→ **Extracted entries**
+===+

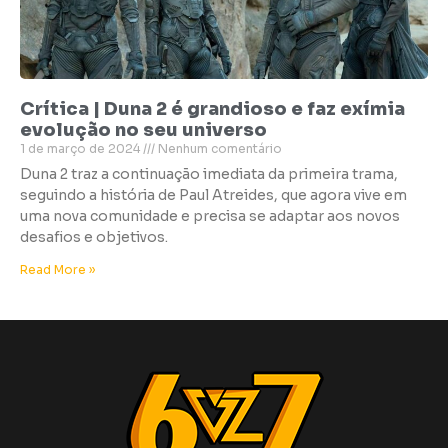
Crítica | Duna 2 é grandioso e faz exímia
evolução no seu universo
1 de março de 2024
Nenhum comentário
Duna 2 traz a continuação imediata da primeira trama,
seguindo a história de Paul Atreides, que agora vive em
uma nova comunidade e precisa se adaptar aos novos
desafios e objetivos.
Read More »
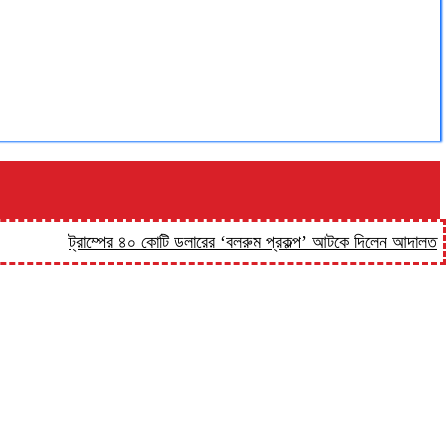
ট্রাম্পের ৪০ কোটি ডলারের ‘বলরুম প্রকল্প’ আটকে দিলেন আদালত
‘কিসের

+===+

→ **Instructions to follow**
Copy every single line of the material above that holds "Duna".

→ **The completed task**
Crítica | Duna 2 é grandioso e faz exímia
Duna 2 traz a continuação imediata da primeira trama,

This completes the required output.